So it has been awhile since I have had a chance to blog….
It has been a busy few weeks as my youngest nephew graduated from high school in Oregon. I had an amazing week with my family while I was there. My nephews are all going up to be awesome young men!!
Also, I always enjoy time in the kitchen with my sister, Rebecca who is an amazing cook, probably even better than I am to be honest. We like to experiment together, which is always fun. On this trip one of our experiments was to make the salmon with ginger shiitake glaze featured in Fine Cooking’s Cook Fresh Summer 2014 edition that I had picked up at the airport before my flight to Portland.
June is the only time of year you can find Oregon Copper River salmon in grocery stores. It is one of my favorite types of salmon. If you see it in the store and like salmon, splurge and buy it! If you can’t find it you can substitute steel head (trout) or your favorite wild salmon.
But if you know me at all, you know I can’t leave well enough alone when following a recipe, even the first time. Although, I do think that this recipe would be very good if you just followed the recipe as directed; however, if you want to make the adjustments that I did, read on….

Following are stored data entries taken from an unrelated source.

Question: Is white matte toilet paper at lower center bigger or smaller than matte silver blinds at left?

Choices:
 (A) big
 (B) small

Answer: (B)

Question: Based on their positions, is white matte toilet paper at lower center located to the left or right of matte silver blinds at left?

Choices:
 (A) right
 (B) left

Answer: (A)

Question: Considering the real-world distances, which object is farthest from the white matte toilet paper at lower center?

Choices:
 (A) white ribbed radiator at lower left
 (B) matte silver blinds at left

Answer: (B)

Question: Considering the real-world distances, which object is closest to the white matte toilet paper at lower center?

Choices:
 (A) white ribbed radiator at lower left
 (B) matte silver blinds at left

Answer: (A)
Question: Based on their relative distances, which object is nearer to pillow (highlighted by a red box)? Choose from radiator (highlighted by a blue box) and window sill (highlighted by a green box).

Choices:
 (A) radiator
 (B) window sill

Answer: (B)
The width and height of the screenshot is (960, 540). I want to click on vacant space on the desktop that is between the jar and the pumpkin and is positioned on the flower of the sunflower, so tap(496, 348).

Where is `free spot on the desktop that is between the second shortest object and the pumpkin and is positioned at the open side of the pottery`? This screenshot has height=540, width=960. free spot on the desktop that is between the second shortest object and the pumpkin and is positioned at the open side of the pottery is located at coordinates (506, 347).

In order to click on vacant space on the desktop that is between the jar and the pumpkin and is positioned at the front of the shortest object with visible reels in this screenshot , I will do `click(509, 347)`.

First, we brined the salmon in salt water for 15 to 20 minutes. My sister and I both believe that this helps salt water fish taste fresh from the sea. It also helps keep it moist. Even through the Copper River Soho salmon is not a salt water fish, we brined it as sometimes it can be a little dry when grilled.To bring your fish, combine about 4 cups of water, 1/4 cup of salt and 2 tablespoons of sugar in a large glass cake pan or other nonreactive dish. Stir gently to dissolve. Then add the salmon or other fish to brine while you prepare the rest of your meal.
Next, we grilled the salmon versus broiling it. My brother in law does an awesome job manning the grill. We placed the salmon on 2 layers heavy tin foil with the edges turned up to form a lip so we could still add the glaze when the salmon was getting close to done.

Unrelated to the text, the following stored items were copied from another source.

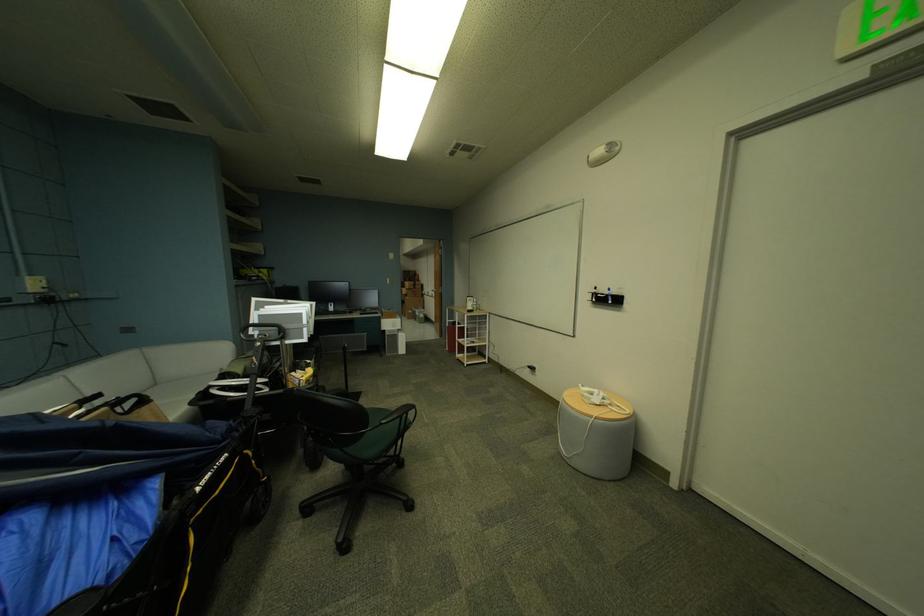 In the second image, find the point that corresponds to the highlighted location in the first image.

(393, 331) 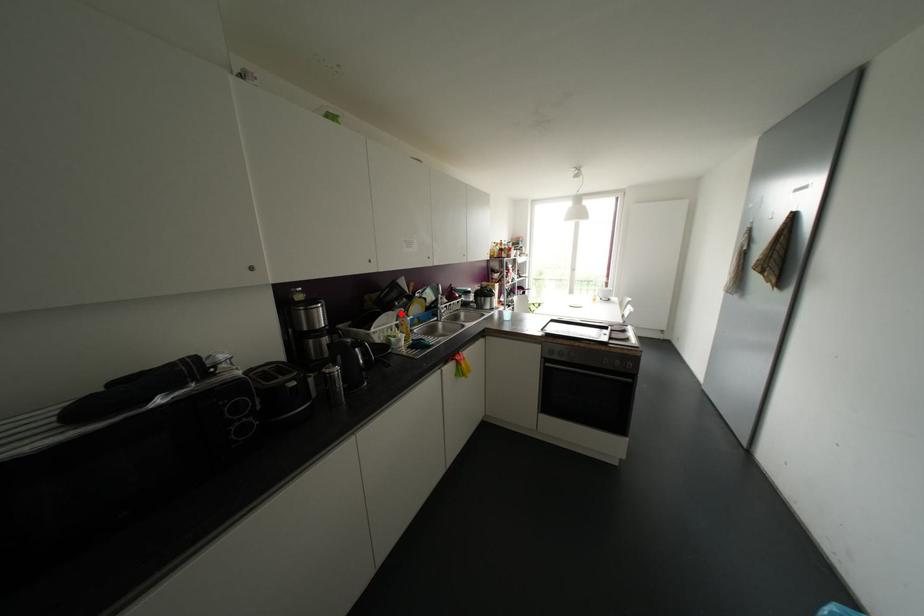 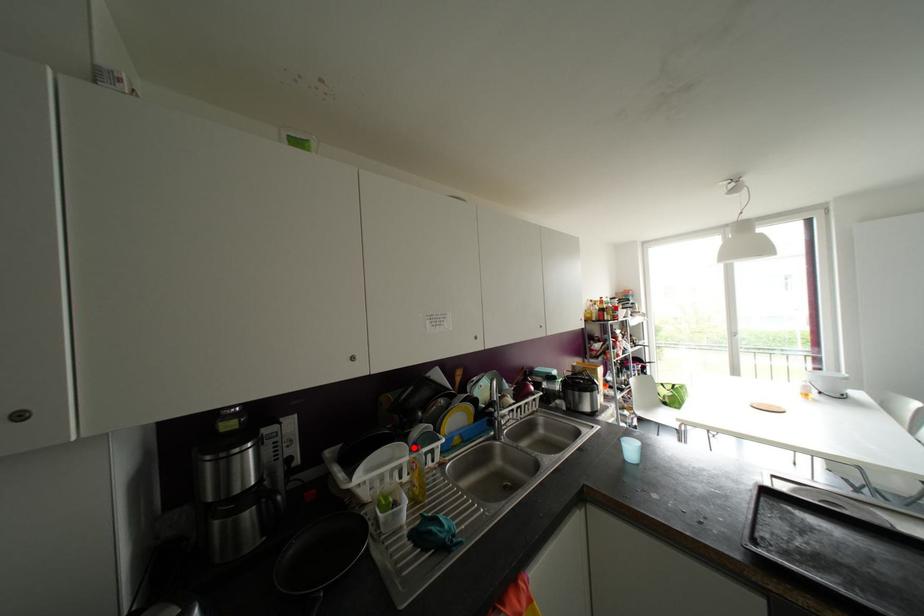 I am providing you with two images of the same scene from different viewpoints. A red point is marked on the first image and another point is marked on the second image. Does the point marked in image1 correspond to the same location as the one in image2?

Yes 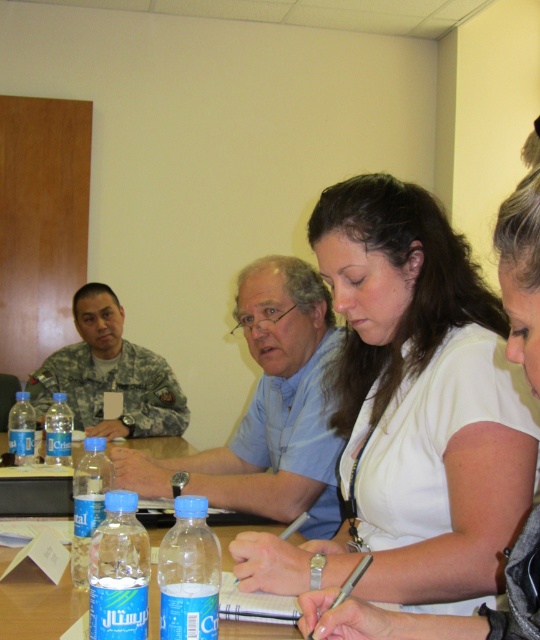 You are organizing a meeting and need to place a name tag on the table. The name tag is 10 cm tall. The blue shirt at center and the clear plastic bottle at left are on the table. Which object is taller than the name tag?

The blue shirt at center is taller than the clear plastic bottle at left, so the blue shirt at center is taller than the name tag.

You are organizing a meeting and need to place a name tag on the blue shirt at center and a water bottle on the blue plastic bottle at lower left. Based on their positions, can you determine which object is higher in the image?

The blue shirt at center is located above the blue plastic bottle at lower left, so the blue shirt at center is higher in the image.

In the scene shown: What are the coordinates of the white matte shirt at center?

The white matte shirt at center is located at coordinates point (411, 410). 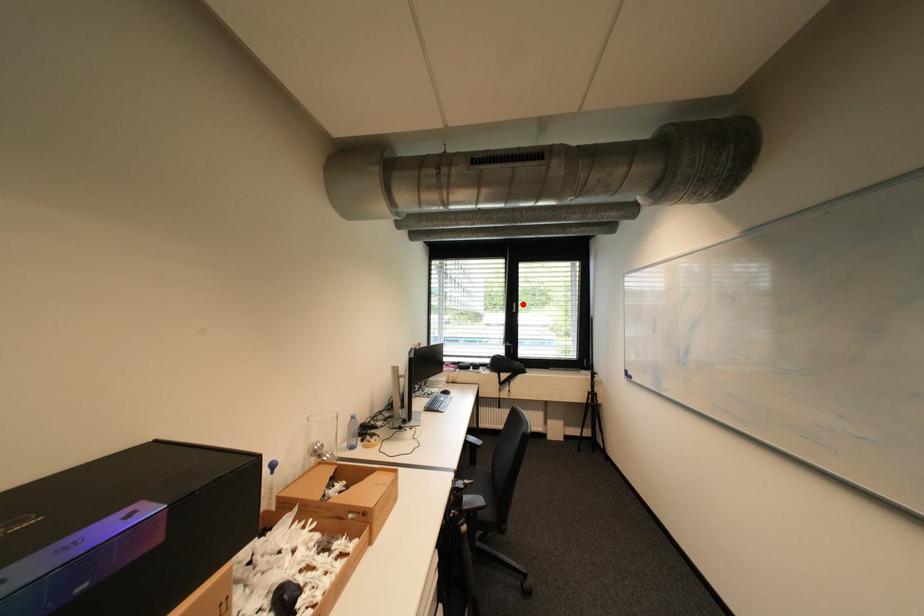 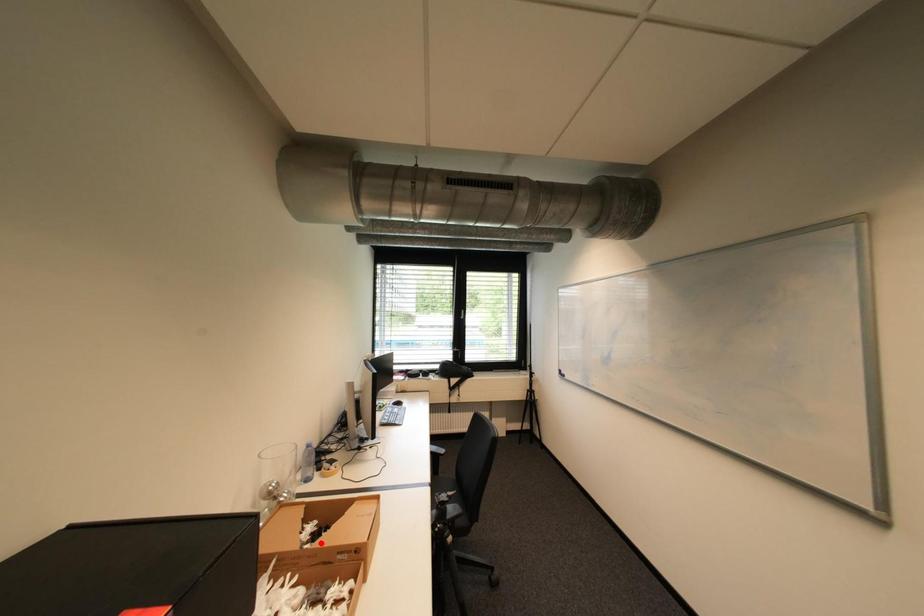 I am providing you with two images of the same scene from different viewpoints. A red point is marked on the first image and another point is marked on the second image. Do the highlighted points in image1 and image2 indicate the same real-world spot?

No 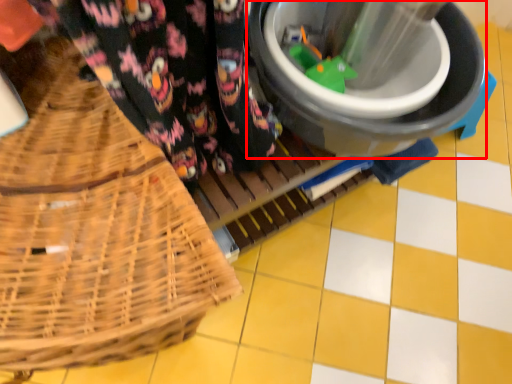 Question: From the image's perspective, what is the correct spatial relationship of appliance (annotated by the red box) in relation to picnic basket?

Choices:
 (A) above
 (B) below

Answer: (A)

To the glaze, I made the following additions:
- 1 clove of garlic, grated
- 1/4 teaspoon coriander
- 1 teaspoon of toasted sesame oil
And I substituted Yoshida Gourmet Sauce for soy sauce and increased the amount to 2 tablespoons. This gives it a more robust flavor than just soy sauce alone. If you can’t find Yoshida Gourmet Sauce, you could substitute Wildtree (or another brand) teriyaki sauce or use soy sauce with the increased quantity.

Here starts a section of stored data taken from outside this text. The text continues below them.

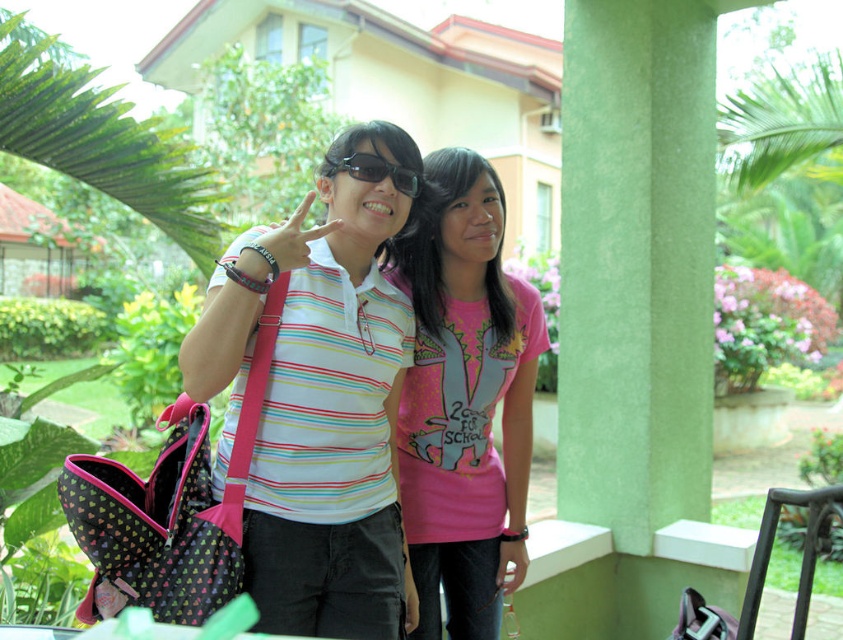 Does striped cotton shirt at center lie behind matte black sunglasses at center?

No, it is in front of matte black sunglasses at center.

Who is positioned more to the left, striped cotton shirt at center or matte black sunglasses at center?

striped cotton shirt at center

Is point (360, 476) positioned after point (419, 177)?

No, (360, 476) is in front of (419, 177).

The height and width of the screenshot is (640, 843). In order to click on striped cotton shirt at center in this screenshot , I will do `click(319, 403)`.

Which of these two, striped cotton shirt at center or pink matte t-shirt at center, stands shorter?

striped cotton shirt at center is shorter.

Which is in front, point (334, 540) or point (492, 612)?

Point (334, 540) is in front.

Measure the distance between point (266, 400) and camera.

They are 6.25 feet apart.

Locate an element on the screen. striped cotton shirt at center is located at coordinates (319, 403).

Is pink matte t-shirt at center positioned behind matte black sunglasses at center?

Yes.

You are a GUI agent. You are given a task and a screenshot of the screen. Output one action in this format:
    pyautogui.click(x=<x>, y=<y>)
    Task: Click on the pink matte t-shirt at center
    This screenshot has height=640, width=843.
    Given the screenshot: What is the action you would take?
    pyautogui.click(x=464, y=401)

Between point (412, 259) and point (374, 161), which one is positioned behind?

Point (412, 259)

Where is `pink matte t-shirt at center`? This screenshot has height=640, width=843. pink matte t-shirt at center is located at coordinates (464, 401). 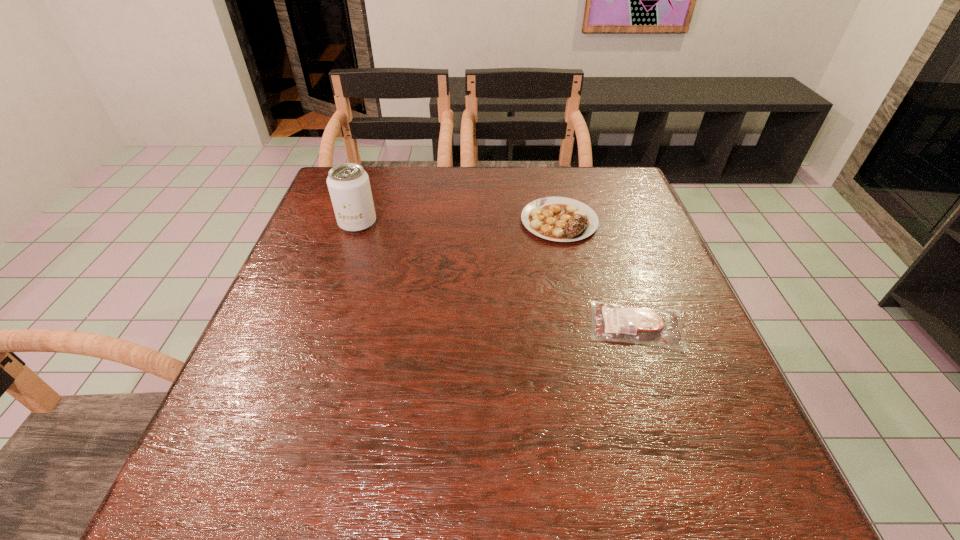 Locate an element on the screen. The height and width of the screenshot is (540, 960). free spot that satisfies the following two spatial constraints: 1. on the front side of the second tallest object; 2. on the right side of the shorter steak is located at coordinates (583, 326).

The height and width of the screenshot is (540, 960). I want to click on free location that satisfies the following two spatial constraints: 1. on the back side of the leftmost object; 2. on the right side of the farther steak, so click(x=358, y=221).

Locate an element on the screen. Image resolution: width=960 pixels, height=540 pixels. free spot that satisfies the following two spatial constraints: 1. on the front side of the nearest object; 2. on the left side of the leftmost object is located at coordinates (323, 326).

We served the salmon with fried rice and a house salad with a honey crème fraiche dressing. Both of these recipes are included in my recipe collection available on Amazon.com.
Have leftovers? This salmon would be great served cold warm over an Asian inspired coleslaw or lettuce salad. Salmon is one of the few types of fish that I keep the leftovers for another meal. It reheats fairly well when you add a few drops of water to keep moist. It is also delicious cold.